Rivayetlere göre IV. Murat meyi (şarap), afyonu ve fal bakmayı yasaklamış. Bundan dolayı bu işleri yapanlar ancak ve ancak gizli bir şekilde yapabiliyorlarmış. IV. Murat Bu uygulamanın ne kadar başarılı olduğunu görebilmek için bir gün kıyafetini değiştirerek halk arasına karışmaya karar vermiş. İstanbul'un Avrupa yakasına gezdikten sonra, Anadolu yakasına geçmek için Üsküdar'a giden bir gemiye binmiş. Gemideki Sandalcılardan biri yanında sarkan ipi çekerken padişah onun ucundaki testi fark etmiş ve sandalcıya:

- Ne var o testinin içinde, diye sormuş. Sandalcı: - Ne olacak mey işte, demiş. Padişah:

- Mey yasak. Padişahımız görse kafanı vurdudur; korkmuyor musun, demekten kendini alamamış. Sandalcı da hâliyle:

- Yahu padişah nereden görecek bizi denizin ortasında, demiş.

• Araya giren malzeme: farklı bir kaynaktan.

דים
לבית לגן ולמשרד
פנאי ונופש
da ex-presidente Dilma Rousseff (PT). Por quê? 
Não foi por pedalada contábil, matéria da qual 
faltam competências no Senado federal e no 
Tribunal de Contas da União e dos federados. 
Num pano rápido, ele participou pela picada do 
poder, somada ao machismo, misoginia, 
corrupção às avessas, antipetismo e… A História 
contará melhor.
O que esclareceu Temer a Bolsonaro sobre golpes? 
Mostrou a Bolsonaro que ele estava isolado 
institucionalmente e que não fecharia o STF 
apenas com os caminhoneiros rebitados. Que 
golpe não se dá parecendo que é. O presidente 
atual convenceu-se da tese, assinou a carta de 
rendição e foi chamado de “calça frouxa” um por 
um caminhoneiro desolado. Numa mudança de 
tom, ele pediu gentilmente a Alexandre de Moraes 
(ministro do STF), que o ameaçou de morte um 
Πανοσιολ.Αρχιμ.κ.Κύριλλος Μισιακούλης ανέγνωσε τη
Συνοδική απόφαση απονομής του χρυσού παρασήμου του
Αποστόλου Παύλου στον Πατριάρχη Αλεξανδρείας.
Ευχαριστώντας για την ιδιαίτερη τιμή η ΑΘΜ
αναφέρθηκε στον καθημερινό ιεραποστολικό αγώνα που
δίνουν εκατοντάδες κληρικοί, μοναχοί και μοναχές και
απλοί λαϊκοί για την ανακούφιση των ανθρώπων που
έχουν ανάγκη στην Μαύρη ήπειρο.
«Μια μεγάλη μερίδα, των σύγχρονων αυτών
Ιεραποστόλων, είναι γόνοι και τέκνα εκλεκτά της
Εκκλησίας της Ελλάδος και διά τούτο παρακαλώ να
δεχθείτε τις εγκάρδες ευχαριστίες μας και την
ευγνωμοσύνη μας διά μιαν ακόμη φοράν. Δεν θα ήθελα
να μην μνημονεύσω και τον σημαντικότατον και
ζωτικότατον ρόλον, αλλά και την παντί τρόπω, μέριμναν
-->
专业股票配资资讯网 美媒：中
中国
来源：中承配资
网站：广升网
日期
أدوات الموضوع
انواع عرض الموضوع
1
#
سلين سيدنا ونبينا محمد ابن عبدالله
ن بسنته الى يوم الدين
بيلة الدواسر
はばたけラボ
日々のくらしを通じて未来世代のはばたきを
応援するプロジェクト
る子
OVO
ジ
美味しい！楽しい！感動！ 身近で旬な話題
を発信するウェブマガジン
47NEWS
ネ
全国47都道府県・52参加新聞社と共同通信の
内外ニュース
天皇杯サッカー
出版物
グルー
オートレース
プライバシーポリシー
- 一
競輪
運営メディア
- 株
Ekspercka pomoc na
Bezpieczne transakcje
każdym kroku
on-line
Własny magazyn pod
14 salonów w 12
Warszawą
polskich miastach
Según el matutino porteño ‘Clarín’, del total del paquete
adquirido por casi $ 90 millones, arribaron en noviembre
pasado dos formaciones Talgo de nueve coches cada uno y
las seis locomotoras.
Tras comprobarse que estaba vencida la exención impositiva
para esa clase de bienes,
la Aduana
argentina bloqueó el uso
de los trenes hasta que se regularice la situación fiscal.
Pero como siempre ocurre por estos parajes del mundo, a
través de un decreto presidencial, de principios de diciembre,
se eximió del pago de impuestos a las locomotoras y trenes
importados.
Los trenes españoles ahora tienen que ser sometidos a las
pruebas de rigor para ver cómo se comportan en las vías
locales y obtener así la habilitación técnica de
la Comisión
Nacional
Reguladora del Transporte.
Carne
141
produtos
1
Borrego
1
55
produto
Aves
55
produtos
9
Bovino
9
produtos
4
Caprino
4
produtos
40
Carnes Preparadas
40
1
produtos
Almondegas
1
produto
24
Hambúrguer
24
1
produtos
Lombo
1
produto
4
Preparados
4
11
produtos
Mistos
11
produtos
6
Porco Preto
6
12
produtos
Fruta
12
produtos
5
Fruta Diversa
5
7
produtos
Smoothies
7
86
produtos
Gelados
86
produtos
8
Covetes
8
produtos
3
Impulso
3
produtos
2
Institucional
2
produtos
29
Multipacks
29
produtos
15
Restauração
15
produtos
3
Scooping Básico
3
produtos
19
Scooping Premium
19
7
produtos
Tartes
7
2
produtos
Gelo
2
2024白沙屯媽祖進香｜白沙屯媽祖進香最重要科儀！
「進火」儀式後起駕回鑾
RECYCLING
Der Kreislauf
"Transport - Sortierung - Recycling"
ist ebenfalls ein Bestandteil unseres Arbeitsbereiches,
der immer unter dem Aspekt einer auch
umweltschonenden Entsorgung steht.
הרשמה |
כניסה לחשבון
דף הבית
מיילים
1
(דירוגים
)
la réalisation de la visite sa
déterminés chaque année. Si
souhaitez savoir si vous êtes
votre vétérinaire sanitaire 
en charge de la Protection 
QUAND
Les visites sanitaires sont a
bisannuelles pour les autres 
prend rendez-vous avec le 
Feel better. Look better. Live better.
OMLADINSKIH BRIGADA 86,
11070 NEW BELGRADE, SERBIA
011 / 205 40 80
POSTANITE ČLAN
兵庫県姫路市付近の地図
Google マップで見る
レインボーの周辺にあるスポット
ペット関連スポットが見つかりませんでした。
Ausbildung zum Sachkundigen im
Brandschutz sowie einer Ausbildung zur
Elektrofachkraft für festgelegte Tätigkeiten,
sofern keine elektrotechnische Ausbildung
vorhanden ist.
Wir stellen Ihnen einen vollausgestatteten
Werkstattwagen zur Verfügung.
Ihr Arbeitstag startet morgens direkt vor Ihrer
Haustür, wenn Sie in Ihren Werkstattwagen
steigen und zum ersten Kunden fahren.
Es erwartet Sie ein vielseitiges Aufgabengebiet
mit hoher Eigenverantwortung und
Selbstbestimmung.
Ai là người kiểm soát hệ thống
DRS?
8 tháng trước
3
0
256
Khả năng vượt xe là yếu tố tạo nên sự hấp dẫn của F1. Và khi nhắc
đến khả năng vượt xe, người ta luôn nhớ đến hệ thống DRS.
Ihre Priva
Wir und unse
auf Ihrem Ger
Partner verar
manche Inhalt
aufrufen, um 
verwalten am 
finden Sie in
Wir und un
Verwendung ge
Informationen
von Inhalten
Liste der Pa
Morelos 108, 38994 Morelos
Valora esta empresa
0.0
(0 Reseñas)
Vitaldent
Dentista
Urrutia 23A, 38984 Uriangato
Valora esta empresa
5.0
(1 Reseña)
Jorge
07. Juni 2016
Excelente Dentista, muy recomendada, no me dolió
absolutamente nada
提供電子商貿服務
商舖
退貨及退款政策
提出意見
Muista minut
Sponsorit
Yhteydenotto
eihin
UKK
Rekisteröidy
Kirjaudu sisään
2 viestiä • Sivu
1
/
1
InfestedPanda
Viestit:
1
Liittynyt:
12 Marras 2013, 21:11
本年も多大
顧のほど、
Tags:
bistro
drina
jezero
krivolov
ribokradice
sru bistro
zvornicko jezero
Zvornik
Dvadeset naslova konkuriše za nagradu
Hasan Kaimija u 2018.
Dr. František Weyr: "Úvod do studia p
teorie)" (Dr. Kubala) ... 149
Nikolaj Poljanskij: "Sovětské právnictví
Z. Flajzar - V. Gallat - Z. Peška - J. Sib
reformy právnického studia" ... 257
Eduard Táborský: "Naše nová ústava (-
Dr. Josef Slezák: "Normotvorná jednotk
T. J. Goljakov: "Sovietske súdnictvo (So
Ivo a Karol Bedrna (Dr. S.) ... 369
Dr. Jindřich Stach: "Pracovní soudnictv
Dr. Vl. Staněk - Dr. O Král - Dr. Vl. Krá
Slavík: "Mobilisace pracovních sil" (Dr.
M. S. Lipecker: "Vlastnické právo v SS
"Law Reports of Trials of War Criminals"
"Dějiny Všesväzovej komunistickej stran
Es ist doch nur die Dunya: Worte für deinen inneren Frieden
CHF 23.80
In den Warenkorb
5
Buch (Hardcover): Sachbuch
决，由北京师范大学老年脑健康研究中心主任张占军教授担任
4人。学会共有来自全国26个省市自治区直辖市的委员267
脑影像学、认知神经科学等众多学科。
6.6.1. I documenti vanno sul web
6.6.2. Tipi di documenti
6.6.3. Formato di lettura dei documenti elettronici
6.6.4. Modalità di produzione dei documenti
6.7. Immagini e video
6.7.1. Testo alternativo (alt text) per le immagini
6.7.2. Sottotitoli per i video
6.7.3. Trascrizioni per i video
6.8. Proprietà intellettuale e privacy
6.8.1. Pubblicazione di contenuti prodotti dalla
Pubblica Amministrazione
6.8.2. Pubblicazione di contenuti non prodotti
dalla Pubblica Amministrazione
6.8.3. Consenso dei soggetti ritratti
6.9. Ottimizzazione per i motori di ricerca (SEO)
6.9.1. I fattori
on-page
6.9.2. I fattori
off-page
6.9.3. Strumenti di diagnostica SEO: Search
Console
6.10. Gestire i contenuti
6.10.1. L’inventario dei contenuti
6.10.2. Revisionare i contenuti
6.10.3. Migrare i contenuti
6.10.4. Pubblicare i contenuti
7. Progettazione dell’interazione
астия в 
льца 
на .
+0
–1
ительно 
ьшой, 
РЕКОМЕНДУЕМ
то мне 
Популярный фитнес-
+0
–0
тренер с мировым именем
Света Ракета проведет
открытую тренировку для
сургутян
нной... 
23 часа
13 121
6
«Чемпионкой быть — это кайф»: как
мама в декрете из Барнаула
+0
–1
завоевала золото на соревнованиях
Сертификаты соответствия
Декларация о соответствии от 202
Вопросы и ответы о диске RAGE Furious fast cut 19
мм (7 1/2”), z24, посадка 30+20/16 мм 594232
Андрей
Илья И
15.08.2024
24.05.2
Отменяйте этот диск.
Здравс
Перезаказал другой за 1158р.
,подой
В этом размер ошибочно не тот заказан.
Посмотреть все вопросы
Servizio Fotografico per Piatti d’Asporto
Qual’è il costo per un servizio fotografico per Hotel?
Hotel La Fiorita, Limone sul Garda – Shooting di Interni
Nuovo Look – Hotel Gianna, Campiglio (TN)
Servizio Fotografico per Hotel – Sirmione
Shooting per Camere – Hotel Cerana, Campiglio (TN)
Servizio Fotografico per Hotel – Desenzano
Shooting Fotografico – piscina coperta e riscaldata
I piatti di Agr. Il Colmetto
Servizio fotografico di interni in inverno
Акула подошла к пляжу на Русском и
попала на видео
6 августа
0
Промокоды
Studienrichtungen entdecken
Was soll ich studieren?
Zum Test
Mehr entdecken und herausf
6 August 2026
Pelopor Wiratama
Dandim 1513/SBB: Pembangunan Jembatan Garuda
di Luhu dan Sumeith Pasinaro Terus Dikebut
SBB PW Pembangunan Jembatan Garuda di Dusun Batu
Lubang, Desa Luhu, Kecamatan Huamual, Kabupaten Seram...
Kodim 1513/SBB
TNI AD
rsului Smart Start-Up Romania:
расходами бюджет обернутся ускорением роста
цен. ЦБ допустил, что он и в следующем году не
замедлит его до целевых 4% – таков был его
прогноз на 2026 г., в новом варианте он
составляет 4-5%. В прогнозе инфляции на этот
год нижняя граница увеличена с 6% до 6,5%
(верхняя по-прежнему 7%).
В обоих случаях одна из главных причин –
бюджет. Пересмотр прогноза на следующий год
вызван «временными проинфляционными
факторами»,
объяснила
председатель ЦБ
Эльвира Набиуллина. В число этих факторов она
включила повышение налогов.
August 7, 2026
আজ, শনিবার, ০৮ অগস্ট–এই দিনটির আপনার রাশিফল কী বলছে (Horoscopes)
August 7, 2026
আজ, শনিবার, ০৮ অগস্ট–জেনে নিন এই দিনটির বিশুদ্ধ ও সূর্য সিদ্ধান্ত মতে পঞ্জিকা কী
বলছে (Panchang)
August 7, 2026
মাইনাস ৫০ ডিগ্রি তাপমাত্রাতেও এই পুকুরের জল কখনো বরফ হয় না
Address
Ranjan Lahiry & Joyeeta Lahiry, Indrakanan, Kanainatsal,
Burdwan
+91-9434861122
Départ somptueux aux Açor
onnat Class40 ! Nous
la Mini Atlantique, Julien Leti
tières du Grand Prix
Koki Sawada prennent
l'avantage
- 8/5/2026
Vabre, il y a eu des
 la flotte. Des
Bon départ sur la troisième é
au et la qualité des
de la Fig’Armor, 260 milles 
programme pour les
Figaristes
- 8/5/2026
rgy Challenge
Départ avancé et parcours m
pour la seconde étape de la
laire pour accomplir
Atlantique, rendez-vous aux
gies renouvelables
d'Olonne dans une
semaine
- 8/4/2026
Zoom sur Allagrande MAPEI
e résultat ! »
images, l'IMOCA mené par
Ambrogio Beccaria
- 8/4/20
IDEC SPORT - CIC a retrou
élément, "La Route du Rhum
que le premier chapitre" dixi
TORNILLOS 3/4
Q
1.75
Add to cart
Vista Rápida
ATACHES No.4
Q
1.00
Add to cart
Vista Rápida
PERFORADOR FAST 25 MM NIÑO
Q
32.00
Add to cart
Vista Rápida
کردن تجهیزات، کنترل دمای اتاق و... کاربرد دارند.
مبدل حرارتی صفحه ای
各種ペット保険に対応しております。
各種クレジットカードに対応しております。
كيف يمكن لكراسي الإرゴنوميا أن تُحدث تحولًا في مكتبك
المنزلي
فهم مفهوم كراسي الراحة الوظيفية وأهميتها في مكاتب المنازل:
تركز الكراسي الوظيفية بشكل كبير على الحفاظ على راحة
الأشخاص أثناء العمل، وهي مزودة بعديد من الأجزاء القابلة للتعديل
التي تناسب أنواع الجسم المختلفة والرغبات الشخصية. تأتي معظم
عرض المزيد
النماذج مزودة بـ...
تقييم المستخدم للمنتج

Aradan biraz zaman geçince sandalcı bu kez de teknenin tahtalarından birini kaldırıp afyon çıkarmış ve nargilesine atarak körüklemeye başlamış. Padişah ona yine yasağı hatırlatmış. Sandalcı aynı şekilde:

-Kim görecek ki bizi denizin ortasında, demiş. Biraz daha gittiklerinde, sandalcı cebinden bu sefer fal taşlarını çıkarmış. Üstelik padişaha:

-Ver beş akçe falına bakayım, demiş.

Fal taşları padişahın en çok sevmediği şeymiş. Biraz daha sabredeyim diye düşünen padişah:

-Haydi bak, demiş.

Fal taşlarını elinde sallayıp atan sandalcı padişaha: - Efendi, sorunu sor bakalım, demiş. Padişah:

-Padişah şu an nerededir, diye sormuş. Sandalcı taşlara bakıp:

-Padişah şu anda denizin üstündedir, demiş. Padişah biraz endişelenmiş gibi yaparak: -Sakın yakınımızda bir yerde olmasın, diye sormuş ve bu kez iyice bakmasını söylemiş. Sandalcı taşlara tekrar baktığında birden padişahın ayaklarına kapanarak:

-Affet beni padişahım, diye yalvarmaya başlamış. Kıyıya gelene kadar yalvarmaya devam etmiş. Sonunda padişah dayanamayarak:

-Sana bir soru soracağım. Eğer bilirsen seni affederim. Bilemezsen boynunu anında vurduracağım, demiş. Sandalcı sevinçle:

57

-Padişahım çok yaşa, demiş ve merakla soruyu beklemeye başlamış. Padişah: -Dönüşte İstanbul’a hangi kapıdan gireceğim, diye sormuş. Sandalcı:

-Affınıza sığınarak kapıyı bir kâğıda yazsam ve siz kapıdan geçtikten sonra baksanız olmaz mı, diye cevap vermiş. Padişah:

-Olur, deyince sandalcı tahminini bir kâğıda yazarak padişaha vermiş. Padişah kâğıdı cebine koymuş. Sandal kıyıya varınca surlarda nöbet bekleyen askerlere:

-Surlara yeni bir kapı açıla! İstanbul’a bu kez ben oradan gireceğim, demiş.

Emir bu ya. Kapı hemen açılıp padişah bu kapıdan İstanbul’a girmiş. Kapıdan girerken sandalcının kâğıda hangi kapıyı yazdığı merak etmiş. Kâğıdı okuyunca hayretler içinde kalmış. Meğerse kâğıtta "Padişahım yeni kapınız vatana, millete hayırlı, uğurlu olsun." diye yazıyormuş. İşte o gün bugündür bu kapı Yenikapı olarak anılmış ve kurulan semte ismini vermiş (Esendemir, vd. 2009: 41-45).